» Try it
Once you have checked each line below, report only the number of lines that contain the word "title".

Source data
§ §

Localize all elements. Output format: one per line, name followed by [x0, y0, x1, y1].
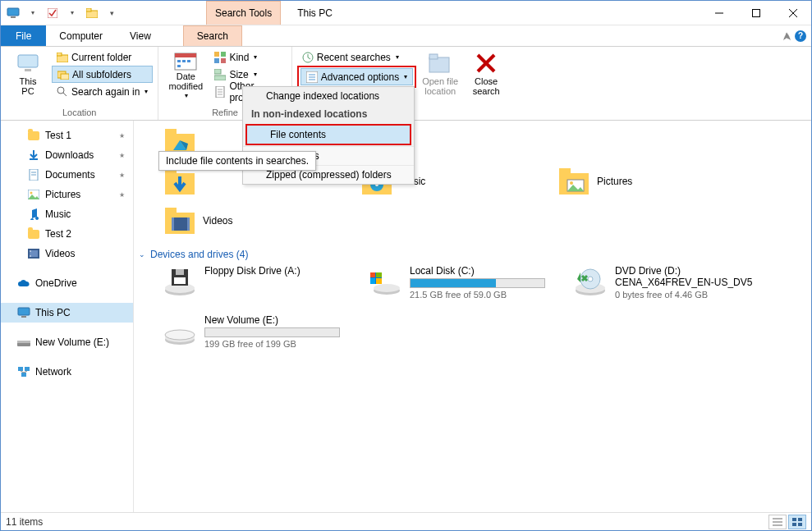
dvd-icon — [574, 265, 607, 298]
floppy-icon — [163, 265, 196, 298]
folder-icon — [27, 227, 40, 240]
recent-searches-button[interactable]: Recent searches▾ — [297, 48, 416, 66]
minimize-button[interactable] — [700, 1, 737, 25]
sidebar-item-downloads[interactable]: Downloads — [1, 145, 133, 165]
drive-label: Floppy Disk Drive (A:) — [204, 265, 300, 277]
list-icon — [306, 71, 318, 83]
minimize-ribbon-icon[interactable]: ⮝ — [782, 31, 791, 41]
svg-point-98 — [165, 330, 195, 340]
drive-tile-new-volume[interactable]: New Volume (E:) 199 GB free of 199 GB — [163, 314, 360, 349]
current-folder-button[interactable]: Current folder — [52, 48, 153, 66]
svg-rect-40 — [429, 57, 449, 72]
view-details-button[interactable] — [768, 515, 787, 529]
sidebar-item-label: Test 2 — [45, 228, 71, 240]
svg-rect-76 — [165, 208, 177, 214]
svg-rect-20 — [182, 60, 186, 62]
drive-subtext: 21.5 GB free of 59.0 GB — [410, 290, 545, 300]
sidebar-item-network[interactable]: Network — [1, 362, 133, 382]
all-subfolders-button[interactable]: All subfolders — [52, 66, 153, 83]
drive-icon — [17, 336, 30, 349]
svg-rect-58 — [18, 367, 23, 371]
svg-rect-23 — [214, 52, 219, 57]
drive-tile-local-c[interactable]: Local Disk (C:) 21.5 GB free of 59.0 GB — [369, 265, 566, 300]
tab-search[interactable]: Search — [183, 25, 242, 46]
subfolders-icon — [57, 70, 69, 80]
this-pc-large-icon — [15, 50, 41, 76]
qat-properties-icon[interactable] — [44, 4, 62, 22]
view-tiles-button[interactable] — [788, 515, 806, 529]
window-controls — [700, 1, 811, 25]
drive-subtext: 199 GB free of 199 GB — [204, 339, 340, 349]
tab-view[interactable]: View — [117, 25, 165, 46]
svg-point-95 — [588, 277, 593, 282]
disk-icon — [163, 314, 196, 347]
close-search-button[interactable]: Close search — [464, 48, 508, 101]
music-icon — [27, 208, 40, 221]
navigation-pane: Test 1 Downloads Documents Pictures Musi… — [1, 121, 134, 512]
tab-computer[interactable]: Computer — [46, 25, 117, 46]
ribbon-group-location: This PC Current folder All subfolders Se… — [1, 47, 158, 120]
sidebar-item-pictures[interactable]: Pictures — [1, 185, 133, 204]
sidebar-item-test1[interactable]: Test 1 — [1, 126, 133, 145]
menu-change-indexed-locations[interactable]: Change indexed locations — [243, 87, 414, 105]
svg-point-74 — [570, 181, 573, 185]
recent-searches-label: Recent searches — [317, 52, 391, 63]
sidebar-item-test2[interactable]: Test 2 — [1, 224, 133, 244]
sidebar-item-new-volume[interactable]: New Volume (E:) — [1, 332, 133, 352]
drive-label: New Volume (E:) — [204, 314, 340, 326]
sidebar-item-music[interactable]: Music — [1, 204, 133, 224]
date-modified-button[interactable]: Date modified▾ — [163, 48, 208, 101]
devices-header[interactable]: ⌄ Devices and drives (4) — [139, 249, 805, 260]
tab-file[interactable]: File — [1, 25, 46, 46]
folder-icon — [27, 129, 40, 142]
qat-dropdown2-icon[interactable]: ▾ — [63, 4, 81, 22]
svg-point-86 — [374, 284, 400, 292]
svg-rect-1 — [11, 16, 16, 18]
folder-tile-videos[interactable]: Videos — [163, 204, 352, 237]
svg-rect-90 — [370, 278, 375, 284]
all-subfolders-label: All subfolders — [72, 69, 131, 80]
folder-label: Videos — [203, 215, 232, 227]
close-search-label: Close search — [473, 76, 500, 96]
svg-rect-57 — [17, 341, 30, 343]
open-file-location-button: Open file location — [418, 48, 462, 101]
svg-rect-26 — [221, 58, 226, 63]
menu-file-contents[interactable]: File contents — [247, 126, 410, 144]
advanced-options-button[interactable]: Advanced options▾ — [300, 68, 413, 85]
help-icon[interactable]: ? — [795, 30, 806, 42]
usage-fill — [411, 279, 496, 287]
this-pc-icon[interactable] — [4, 4, 22, 22]
current-folder-label: Current folder — [71, 52, 131, 63]
qat-newfolder-icon[interactable] — [83, 4, 101, 22]
sidebar-item-this-pc[interactable]: This PC — [1, 303, 133, 323]
folder-tile-pictures[interactable]: Pictures — [557, 165, 746, 198]
drive-tile-dvd[interactable]: DVD Drive (D:) CENA_X64FREV_EN-US_DV5 0 … — [574, 265, 771, 300]
drive-tile-floppy[interactable]: Floppy Disk Drive (A:) — [163, 265, 360, 300]
cloud-icon — [17, 277, 30, 290]
kind-button[interactable]: Kind▾ — [209, 48, 286, 66]
maximize-button[interactable] — [737, 1, 774, 25]
close-button[interactable] — [774, 1, 811, 25]
svg-rect-9 — [18, 55, 38, 67]
sidebar-item-label: New Volume (E:) — [35, 336, 109, 348]
svg-rect-18 — [175, 53, 196, 57]
video-icon — [27, 247, 40, 260]
sidebar-item-label: Documents — [45, 169, 95, 181]
svg-rect-91 — [376, 278, 382, 284]
videos-folder-icon — [163, 204, 196, 237]
svg-rect-103 — [798, 518, 802, 521]
sidebar-item-documents[interactable]: Documents — [1, 165, 133, 185]
sidebar-item-onedrive[interactable]: OneDrive — [1, 273, 133, 293]
svg-point-52 — [30, 250, 31, 252]
svg-point-53 — [30, 255, 31, 257]
search-again-in-button[interactable]: Search again in ▾ — [52, 83, 153, 100]
svg-rect-14 — [61, 74, 69, 80]
svg-rect-64 — [165, 129, 177, 135]
this-pc-button[interactable]: This PC — [6, 48, 50, 101]
title-bar: ▾ ▾ ▾ Search Tools This PC — [1, 1, 811, 25]
qat-customize-icon[interactable]: ▾ — [103, 4, 121, 22]
sidebar-item-videos[interactable]: Videos — [1, 244, 133, 263]
qat-dropdown-icon[interactable]: ▾ — [24, 4, 42, 22]
monitor-icon — [17, 306, 30, 319]
svg-rect-105 — [798, 523, 802, 526]
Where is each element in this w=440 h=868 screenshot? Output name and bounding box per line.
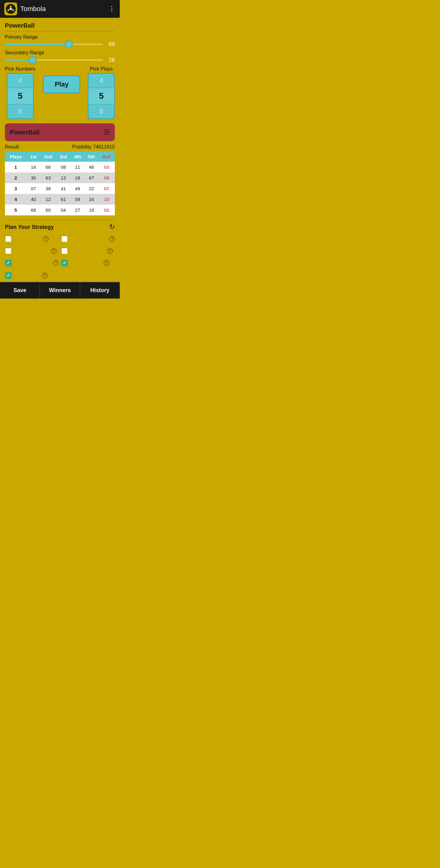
primary-range-row: Primary Range 69	[5, 34, 115, 48]
pick-plays-item-6[interactable]: 6	[88, 104, 114, 118]
option-allow-repetition: Allow Repetition ?	[5, 248, 59, 254]
secondary-range-label: Secondary Range	[5, 50, 115, 56]
allow-repetition-checkbox[interactable]	[5, 248, 12, 254]
partial-option-row: Allow Odd... ?	[5, 272, 115, 279]
pick-plays-label: Pick Plays	[90, 66, 113, 72]
cell-number: 12	[40, 194, 56, 205]
table-row: 3073841492207	[5, 183, 115, 194]
cell-number: 13	[56, 173, 70, 183]
secondary-range-value: 26	[106, 57, 115, 63]
cell-ball: 03	[98, 162, 115, 173]
cell-number: 63	[40, 173, 56, 183]
cell-number: 41	[56, 183, 70, 194]
primary-range-label: Primary Range	[5, 34, 115, 40]
app-title: Tombola	[20, 5, 46, 13]
cell-number: 38	[40, 183, 56, 194]
cell-ball: 09	[98, 173, 115, 183]
cell-number: 24	[84, 194, 98, 205]
primary-range-thumb[interactable]	[65, 40, 73, 49]
cell-number: 04	[56, 205, 70, 215]
excl-fibonacci-help[interactable]: ?	[107, 248, 113, 254]
cell-number: 30	[27, 173, 40, 183]
col-1st: 1st	[27, 152, 40, 162]
mode-button[interactable]: PowerBall ☰	[5, 123, 115, 141]
pick-numbers-col: Pick Numbers 4 5 6	[5, 66, 36, 119]
order-matter-help[interactable]: ?	[43, 236, 49, 242]
play-button[interactable]: Play	[43, 75, 80, 93]
cell-number: 67	[84, 173, 98, 183]
possibility-text: Posibility 74611810	[72, 144, 115, 150]
no-allow-sequence-checkbox[interactable]	[5, 259, 12, 266]
cell-ball: 07	[98, 183, 115, 194]
cell-play: 1	[5, 162, 27, 173]
allow-odd-even-help[interactable]: ?	[42, 273, 48, 278]
excl-palindrome-help[interactable]: ?	[109, 236, 115, 242]
result-row: Result Posibility 74611810	[5, 144, 115, 150]
option-excl-fibonacci: Excl. Fibonacci# ?	[61, 248, 115, 254]
cell-number: 18	[84, 205, 98, 215]
pick-numbers-item-6[interactable]: 6	[7, 104, 33, 118]
main-content: PowerBall Primary Range 69 Secondary Ran…	[0, 18, 120, 279]
pick-plays-item-5[interactable]: 5	[88, 88, 114, 104]
title-divider	[5, 31, 115, 31]
option-no-allow-sequence: No Allow Sequence ?	[5, 258, 59, 268]
pick-numbers-item-4[interactable]: 4	[7, 74, 33, 88]
col-5th: 5th	[84, 152, 98, 162]
excl-palindrome-checkbox[interactable]	[61, 236, 68, 242]
result-label: Result	[5, 144, 19, 150]
option-excl-palindrome: Excl. Palindrome# ?	[61, 234, 115, 244]
cell-number: 46	[84, 162, 98, 173]
option-excl-reverse: Excl. Reverse# ?	[61, 258, 115, 268]
cell-number: 60	[40, 205, 56, 215]
secondary-range-thumb[interactable]	[29, 56, 36, 64]
pick-numbers-item-5[interactable]: 5	[7, 88, 33, 104]
no-allow-sequence-help[interactable]: ?	[53, 260, 59, 266]
no-allow-sequence-label: No Allow Sequence	[14, 258, 50, 268]
order-matter-checkbox[interactable]	[5, 236, 12, 242]
cell-play: 5	[5, 205, 27, 215]
secondary-range-container: 26	[5, 57, 115, 63]
header-left: Tombola	[4, 2, 46, 16]
secondary-range-row: Secondary Range 26	[5, 50, 115, 63]
cell-play: 4	[5, 194, 27, 205]
cell-number: 66	[40, 162, 56, 173]
mode-button-text: PowerBall	[10, 129, 39, 136]
col-2nd: 2nd	[40, 152, 56, 162]
primary-range-track	[5, 43, 103, 45]
powerball-title: PowerBall	[5, 22, 115, 29]
pick-plays-col: Pick Plays 4 5 6	[88, 66, 115, 119]
more-options-icon[interactable]: ⋮	[108, 5, 115, 13]
cell-number: 22	[84, 183, 98, 194]
cell-number: 11	[70, 162, 85, 173]
pick-plays-item-4[interactable]: 4	[88, 74, 114, 88]
table-row: 2306313196709	[5, 173, 115, 183]
cell-number: 14	[27, 162, 40, 173]
option-order-matter: Order Matter ?	[5, 234, 59, 244]
cell-ball: 02	[98, 205, 115, 215]
save-button[interactable]: Save	[0, 282, 40, 299]
excl-reverse-help[interactable]: ?	[104, 260, 109, 266]
excl-palindrome-label: Excl. Palindrome#	[70, 234, 106, 244]
allow-repetition-help[interactable]: ?	[51, 248, 57, 254]
allow-repetition-label: Allow Repetition	[14, 249, 48, 253]
excl-fibonacci-label: Excl. Fibonacci#	[70, 249, 104, 253]
winners-button[interactable]: Winners	[40, 282, 80, 299]
refresh-icon[interactable]: ↻	[109, 223, 115, 231]
pick-numbers-spinner[interactable]: 4 5 6	[7, 73, 34, 119]
bottom-nav: Save Winners History	[0, 282, 120, 299]
history-button[interactable]: History	[80, 282, 120, 299]
excl-reverse-checkbox[interactable]	[61, 259, 68, 266]
primary-range-value: 69	[106, 41, 115, 48]
pick-plays-spinner[interactable]: 4 5 6	[88, 73, 115, 119]
cell-number: 27	[70, 205, 85, 215]
excl-reverse-label: Excl. Reverse#	[70, 260, 101, 266]
table-header-row: Plays 1st 2nd 3rd 4th 5th Ball	[5, 152, 115, 162]
allow-odd-even-checkbox[interactable]	[5, 272, 12, 279]
cell-play: 3	[5, 183, 27, 194]
allow-odd-even-label: Allow Odd...	[14, 273, 39, 278]
table-row: 1146608114603	[5, 162, 115, 173]
list-icon: ☰	[104, 128, 110, 136]
strategy-header: Plan Your Strategy ↻	[5, 223, 115, 231]
excl-fibonacci-checkbox[interactable]	[61, 248, 68, 254]
cell-number: 61	[56, 194, 70, 205]
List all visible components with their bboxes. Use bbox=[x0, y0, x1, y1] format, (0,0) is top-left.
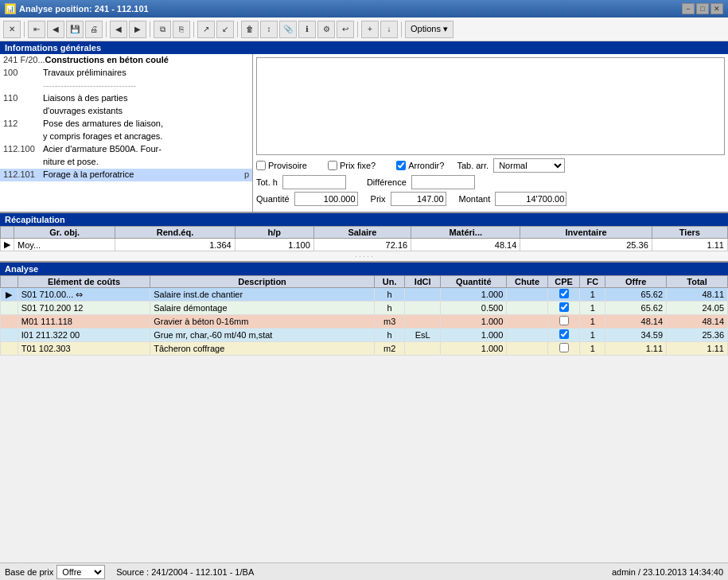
row-total: 1.11 bbox=[667, 342, 728, 356]
row-un: h bbox=[374, 329, 404, 342]
row-element: S01 710.00... ⇔ bbox=[18, 288, 150, 302]
row-fc: 1 bbox=[580, 288, 605, 302]
prix-fixe-checkbox[interactable] bbox=[328, 161, 337, 170]
row-cpe[interactable] bbox=[547, 342, 579, 356]
row-chute bbox=[507, 302, 547, 315]
row-cpe[interactable] bbox=[547, 302, 579, 315]
form-row-3: Quantité Prix Montant bbox=[256, 192, 725, 206]
base-prix-select[interactable]: Offre Budget Coût bbox=[56, 565, 105, 579]
down-button[interactable]: ↓ bbox=[380, 21, 398, 38]
row-arrow bbox=[1, 302, 18, 315]
plus-button[interactable]: + bbox=[361, 21, 379, 38]
quantite-input[interactable] bbox=[294, 192, 358, 206]
sep4 bbox=[193, 21, 194, 37]
arrondir-wrap[interactable]: Arrondir? bbox=[396, 161, 444, 170]
col-total: Total bbox=[667, 276, 728, 288]
tree-area[interactable]: 241 F/20... Constructions en béton coulé… bbox=[0, 54, 252, 212]
row-element: S01 710.200 12 bbox=[18, 302, 150, 315]
tree-item[interactable]: 100 Travaux préliminaires bbox=[0, 67, 252, 80]
import-button[interactable]: ↙ bbox=[216, 21, 234, 38]
tree-label: d'ouvrages existants bbox=[43, 106, 249, 115]
analyse-row[interactable]: I01 211.322 00 Grue mr, char,-60 mt/40 m… bbox=[1, 329, 728, 342]
quantite-label: Quantité bbox=[256, 194, 290, 204]
info-generales-header: Informations générales bbox=[0, 41, 728, 54]
row-fc: 1 bbox=[580, 302, 605, 315]
prix-fixe-wrap[interactable]: Prix fixe? bbox=[328, 161, 376, 170]
sep5 bbox=[237, 21, 238, 37]
tree-item[interactable]: 110 Liaisons à des parties bbox=[0, 92, 252, 105]
left-panel: 241 F/20... Constructions en béton coulé… bbox=[0, 54, 253, 212]
tree-item[interactable]: 241 F/20... Constructions en béton coulé bbox=[0, 54, 252, 67]
difference-label: Différence bbox=[367, 177, 407, 187]
copy2-button[interactable]: ⎘ bbox=[173, 21, 190, 38]
tree-item-selected[interactable]: 112.101 Forage à la perforatrice p bbox=[0, 169, 252, 181]
info-button[interactable]: ℹ bbox=[298, 21, 316, 38]
save-disk-button[interactable]: 💾 bbox=[66, 21, 84, 38]
row-offre: 65.62 bbox=[605, 288, 667, 302]
cpe-checkbox[interactable] bbox=[559, 316, 569, 325]
difference-input[interactable]: 0.00 bbox=[411, 175, 475, 189]
tree-item[interactable]: 112.100 Acier d'armature B500A. Four- bbox=[0, 143, 252, 156]
analyse-table: Elément de coûts Description Un. IdCl Qu… bbox=[0, 275, 728, 356]
tab-arr-label: Tab. arr. bbox=[457, 161, 489, 170]
analyse-row[interactable]: S01 710.200 12 Salaire démontage h 0.500… bbox=[1, 302, 728, 315]
nav-back-button[interactable]: ◀ bbox=[110, 21, 127, 38]
row-cpe[interactable] bbox=[547, 329, 579, 342]
nav-fwd-button[interactable]: ▶ bbox=[129, 21, 146, 38]
arrondir-checkbox[interactable] bbox=[396, 161, 406, 170]
col-description: Description bbox=[150, 276, 375, 288]
tot-h-input[interactable]: 110.000 bbox=[282, 175, 346, 189]
tree-code: 100 bbox=[3, 68, 43, 77]
attach-button[interactable]: 📎 bbox=[279, 21, 297, 38]
prev-button[interactable]: ◀ bbox=[47, 21, 64, 38]
export-button[interactable]: ↗ bbox=[197, 21, 215, 38]
cpe-checkbox[interactable] bbox=[559, 302, 569, 312]
tree-item[interactable]: niture et pose. bbox=[0, 156, 252, 169]
analyse-table-wrap[interactable]: Elément de coûts Description Un. IdCl Qu… bbox=[0, 275, 728, 562]
delete-button[interactable]: 🗑 bbox=[241, 21, 259, 38]
tree-label: -------------------------------- bbox=[43, 80, 249, 90]
close-button[interactable]: ✕ bbox=[710, 3, 723, 14]
montant-label: Montant bbox=[459, 194, 491, 204]
recap-row[interactable]: ▶ Moy... 1.364 1.100 72.16 48.14 25.36 1… bbox=[1, 239, 728, 251]
top-section: 241 F/20... Constructions en béton coulé… bbox=[0, 54, 728, 213]
tree-item[interactable]: d'ouvrages existants bbox=[0, 105, 252, 118]
tree-item[interactable]: y compris forages et ancrages. bbox=[0, 130, 252, 143]
montant-input[interactable] bbox=[495, 192, 566, 206]
cpe-checkbox[interactable] bbox=[559, 329, 569, 339]
tree-label: Constructions en béton coulé bbox=[45, 55, 249, 64]
provisoire-checkbox[interactable] bbox=[256, 161, 266, 170]
first-button[interactable]: ⇤ bbox=[28, 21, 45, 38]
row-fc: 1 bbox=[580, 342, 605, 356]
prix-input[interactable] bbox=[391, 192, 446, 206]
options-button[interactable]: Options ▾ bbox=[405, 21, 454, 38]
cpe-checkbox[interactable] bbox=[559, 289, 569, 298]
row-cpe[interactable] bbox=[547, 315, 579, 329]
row-un: m3 bbox=[374, 315, 404, 329]
settings-button[interactable]: ⚙ bbox=[317, 21, 335, 38]
sort-button[interactable]: ↕ bbox=[260, 21, 278, 38]
form-row-2: Tot. h 110.000 Différence 0.00 bbox=[256, 175, 725, 189]
maximize-button[interactable]: □ bbox=[696, 3, 709, 14]
tab-arr-select[interactable]: Normal Arrondi Précis bbox=[493, 158, 565, 173]
cpe-checkbox[interactable] bbox=[559, 343, 569, 352]
description-textarea[interactable] bbox=[256, 57, 725, 155]
col-un: Un. bbox=[374, 276, 404, 288]
undo-button[interactable]: ↩ bbox=[337, 21, 354, 38]
tree-item[interactable]: 112 Pose des armatures de liaison, bbox=[0, 118, 252, 130]
provisoire-wrap[interactable]: Provisoire bbox=[256, 161, 307, 170]
row-chute bbox=[507, 342, 547, 356]
analyse-row[interactable]: T01 102.303 Tâcheron coffrage m2 1.000 1… bbox=[1, 342, 728, 356]
close-toolbar-button[interactable]: ✕ bbox=[3, 21, 21, 38]
minimize-button[interactable]: − bbox=[682, 3, 695, 14]
form-row-1: Provisoire Prix fixe? Arrondir? Tab. arr… bbox=[256, 158, 725, 173]
sep3 bbox=[150, 21, 150, 37]
dotted-sep: · · · · · bbox=[0, 251, 728, 261]
row-cpe[interactable] bbox=[547, 288, 579, 302]
title-bar: 📊 Analyse position: 241 - 112.101 − □ ✕ bbox=[0, 0, 728, 18]
analyse-row[interactable]: ▶ S01 710.00... ⇔ Salaire inst.de chanti… bbox=[1, 288, 728, 302]
copy-button[interactable]: ⧉ bbox=[154, 21, 171, 38]
analyse-row[interactable]: M01 111.118 Gravier à béton 0-16mm m3 1.… bbox=[1, 315, 728, 329]
print-button[interactable]: 🖨 bbox=[85, 21, 103, 38]
tree-label: Forage à la perforatrice bbox=[43, 169, 241, 179]
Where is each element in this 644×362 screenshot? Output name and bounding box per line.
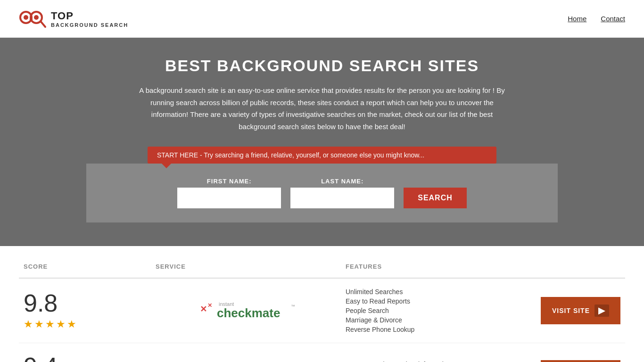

§ §

» Problem solution
5